* _What you will do_
Reproduce exactly the lines of the material beneath, from the line that contains "Campesina. Debido a" to the line that contains "atıfta bulunuyor.", both included, and no other lines.

* _Records provided_
————

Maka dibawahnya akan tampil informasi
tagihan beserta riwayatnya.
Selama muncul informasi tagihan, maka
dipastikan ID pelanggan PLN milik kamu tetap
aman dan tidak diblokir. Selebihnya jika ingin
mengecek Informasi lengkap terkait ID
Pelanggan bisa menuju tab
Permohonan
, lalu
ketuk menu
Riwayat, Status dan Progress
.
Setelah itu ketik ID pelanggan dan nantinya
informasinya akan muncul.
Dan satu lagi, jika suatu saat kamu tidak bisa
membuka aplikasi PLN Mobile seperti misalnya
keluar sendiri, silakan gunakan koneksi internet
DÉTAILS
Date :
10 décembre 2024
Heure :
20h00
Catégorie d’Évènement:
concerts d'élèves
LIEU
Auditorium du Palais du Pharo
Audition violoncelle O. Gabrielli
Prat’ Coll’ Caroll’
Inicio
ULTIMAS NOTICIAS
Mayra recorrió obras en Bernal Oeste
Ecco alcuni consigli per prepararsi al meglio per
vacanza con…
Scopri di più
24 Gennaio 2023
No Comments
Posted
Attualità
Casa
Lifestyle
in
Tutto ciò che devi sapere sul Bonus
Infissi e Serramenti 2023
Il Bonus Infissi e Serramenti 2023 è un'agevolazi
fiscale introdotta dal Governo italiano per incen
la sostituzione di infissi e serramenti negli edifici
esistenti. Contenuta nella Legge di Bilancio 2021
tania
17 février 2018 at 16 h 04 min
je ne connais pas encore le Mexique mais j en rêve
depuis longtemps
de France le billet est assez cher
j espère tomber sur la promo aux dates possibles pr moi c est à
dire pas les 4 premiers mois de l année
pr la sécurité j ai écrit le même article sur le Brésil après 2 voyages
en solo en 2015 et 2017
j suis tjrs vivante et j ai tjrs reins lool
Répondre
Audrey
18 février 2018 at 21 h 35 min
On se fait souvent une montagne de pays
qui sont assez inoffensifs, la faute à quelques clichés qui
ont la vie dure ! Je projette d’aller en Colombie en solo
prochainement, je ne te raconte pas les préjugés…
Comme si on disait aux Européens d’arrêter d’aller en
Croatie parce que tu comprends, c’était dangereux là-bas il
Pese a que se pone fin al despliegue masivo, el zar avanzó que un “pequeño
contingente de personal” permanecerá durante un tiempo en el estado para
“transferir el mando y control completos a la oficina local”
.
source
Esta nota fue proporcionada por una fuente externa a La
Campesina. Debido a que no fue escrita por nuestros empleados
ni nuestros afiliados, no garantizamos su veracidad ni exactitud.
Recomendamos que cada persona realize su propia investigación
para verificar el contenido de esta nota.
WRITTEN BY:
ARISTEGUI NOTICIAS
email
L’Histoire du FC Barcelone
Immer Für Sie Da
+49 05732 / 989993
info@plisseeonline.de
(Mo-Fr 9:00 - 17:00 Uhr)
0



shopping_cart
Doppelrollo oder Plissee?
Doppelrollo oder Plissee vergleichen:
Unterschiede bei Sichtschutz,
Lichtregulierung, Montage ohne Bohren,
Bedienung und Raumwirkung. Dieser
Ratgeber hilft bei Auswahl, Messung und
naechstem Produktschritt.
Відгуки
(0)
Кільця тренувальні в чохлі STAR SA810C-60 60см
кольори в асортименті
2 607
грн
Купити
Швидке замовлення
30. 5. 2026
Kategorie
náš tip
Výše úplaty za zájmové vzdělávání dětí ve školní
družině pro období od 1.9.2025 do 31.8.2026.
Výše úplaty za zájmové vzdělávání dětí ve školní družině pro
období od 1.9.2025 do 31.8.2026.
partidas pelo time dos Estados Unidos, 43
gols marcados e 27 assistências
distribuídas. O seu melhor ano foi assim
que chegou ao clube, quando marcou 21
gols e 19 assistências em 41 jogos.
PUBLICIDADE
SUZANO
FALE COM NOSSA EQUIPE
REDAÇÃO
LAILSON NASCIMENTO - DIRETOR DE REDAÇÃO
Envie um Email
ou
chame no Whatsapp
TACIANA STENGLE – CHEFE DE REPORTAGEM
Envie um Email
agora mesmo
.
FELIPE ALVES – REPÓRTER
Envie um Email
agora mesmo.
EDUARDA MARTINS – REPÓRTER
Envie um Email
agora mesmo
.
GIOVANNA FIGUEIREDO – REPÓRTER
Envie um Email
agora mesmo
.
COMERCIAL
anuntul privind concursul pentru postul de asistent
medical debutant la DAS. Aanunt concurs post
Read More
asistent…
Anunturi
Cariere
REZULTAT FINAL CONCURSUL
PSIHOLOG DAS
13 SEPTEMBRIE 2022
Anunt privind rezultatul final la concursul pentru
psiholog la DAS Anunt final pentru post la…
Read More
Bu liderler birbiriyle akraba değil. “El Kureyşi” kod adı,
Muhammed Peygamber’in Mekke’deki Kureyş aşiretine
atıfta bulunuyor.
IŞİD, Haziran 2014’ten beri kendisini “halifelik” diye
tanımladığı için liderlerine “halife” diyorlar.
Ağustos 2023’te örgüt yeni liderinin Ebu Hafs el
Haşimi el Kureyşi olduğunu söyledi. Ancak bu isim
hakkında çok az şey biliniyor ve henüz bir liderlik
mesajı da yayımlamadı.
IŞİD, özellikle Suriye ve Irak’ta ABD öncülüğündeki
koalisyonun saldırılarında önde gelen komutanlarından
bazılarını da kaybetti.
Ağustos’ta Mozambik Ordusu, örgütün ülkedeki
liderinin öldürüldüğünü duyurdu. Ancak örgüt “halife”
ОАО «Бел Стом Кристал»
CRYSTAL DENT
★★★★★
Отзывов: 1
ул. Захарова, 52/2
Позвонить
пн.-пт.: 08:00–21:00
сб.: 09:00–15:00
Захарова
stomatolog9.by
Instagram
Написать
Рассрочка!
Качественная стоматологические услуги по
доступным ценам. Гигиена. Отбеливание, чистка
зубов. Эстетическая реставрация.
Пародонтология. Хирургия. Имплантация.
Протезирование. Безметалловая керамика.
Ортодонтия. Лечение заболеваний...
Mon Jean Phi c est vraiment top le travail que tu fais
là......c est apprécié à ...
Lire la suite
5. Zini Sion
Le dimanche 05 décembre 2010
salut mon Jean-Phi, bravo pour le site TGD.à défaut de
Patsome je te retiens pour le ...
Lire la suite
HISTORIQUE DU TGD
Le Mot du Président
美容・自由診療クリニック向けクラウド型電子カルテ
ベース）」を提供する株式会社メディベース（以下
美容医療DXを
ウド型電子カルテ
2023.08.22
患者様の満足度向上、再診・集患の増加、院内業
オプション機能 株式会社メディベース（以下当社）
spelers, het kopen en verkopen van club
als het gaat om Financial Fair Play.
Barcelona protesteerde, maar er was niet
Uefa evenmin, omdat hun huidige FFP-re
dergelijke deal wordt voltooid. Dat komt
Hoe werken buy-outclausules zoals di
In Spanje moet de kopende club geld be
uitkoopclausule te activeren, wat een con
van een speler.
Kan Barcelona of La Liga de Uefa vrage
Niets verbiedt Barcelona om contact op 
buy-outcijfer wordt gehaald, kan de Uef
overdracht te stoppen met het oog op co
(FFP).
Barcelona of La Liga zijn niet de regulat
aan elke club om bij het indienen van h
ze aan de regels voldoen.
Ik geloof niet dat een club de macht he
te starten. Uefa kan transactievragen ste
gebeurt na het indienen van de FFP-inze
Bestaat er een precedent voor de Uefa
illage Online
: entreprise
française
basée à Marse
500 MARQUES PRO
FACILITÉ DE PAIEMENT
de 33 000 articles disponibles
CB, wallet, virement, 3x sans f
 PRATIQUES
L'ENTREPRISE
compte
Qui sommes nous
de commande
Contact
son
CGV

————

* _Answer below_
Campesina. Debido a que no fue escrita por nuestros empleados
ni nuestros afiliados, no garantizamos su veracidad ni exactitud.
Recomendamos que cada persona realize su propia investigación
para verificar el contenido de esta nota.
WRITTEN BY:
ARISTEGUI NOTICIAS
email
L’Histoire du FC Barcelone
Immer Für Sie Da
+49 05732 / 989993
info@plisseeonline.de
(Mo-Fr 9:00 - 17:00 Uhr)
0



shopping_cart
Doppelrollo oder Plissee?
Doppelrollo oder Plissee vergleichen:
Unterschiede bei Sichtschutz,
Lichtregulierung, Montage ohne Bohren,
Bedienung und Raumwirkung. Dieser
Ratgeber hilft bei Auswahl, Messung und
naechstem Produktschritt.
Відгуки
(0)
Кільця тренувальні в чохлі STAR SA810C-60 60см
кольори в асортименті
2 607
грн
Купити
Швидке замовлення
30. 5. 2026
Kategorie
náš tip
Výše úplaty za zájmové vzdělávání dětí ve školní
družině pro období od 1.9.2025 do 31.8.2026.
Výše úplaty za zájmové vzdělávání dětí ve školní družině pro
období od 1.9.2025 do 31.8.2026.
partidas pelo time dos Estados Unidos, 43
gols marcados e 27 assistências
distribuídas. O seu melhor ano foi assim
que chegou ao clube, quando marcou 21
gols e 19 assistências em 41 jogos.
PUBLICIDADE
SUZANO
FALE COM NOSSA EQUIPE
REDAÇÃO
LAILSON NASCIMENTO - DIRETOR DE REDAÇÃO
Envie um Email
ou
chame no Whatsapp
TACIANA STENGLE – CHEFE DE REPORTAGEM
Envie um Email
agora mesmo
.
FELIPE ALVES – REPÓRTER
Envie um Email
agora mesmo.
EDUARDA MARTINS – REPÓRTER
Envie um Email
agora mesmo
.
GIOVANNA FIGUEIREDO – REPÓRTER
Envie um Email
agora mesmo
.
COMERCIAL
anuntul privind concursul pentru postul de asistent
medical debutant la DAS. Aanunt concurs post
Read More
asistent…
Anunturi
Cariere
REZULTAT FINAL CONCURSUL
PSIHOLOG DAS
13 SEPTEMBRIE 2022
Anunt privind rezultatul final la concursul pentru
psiholog la DAS Anunt final pentru post la…
Read More
Bu liderler birbiriyle akraba değil. “El Kureyşi” kod adı,
Muhammed Peygamber’in Mekke’deki Kureyş aşiretine
atıfta bulunuyor.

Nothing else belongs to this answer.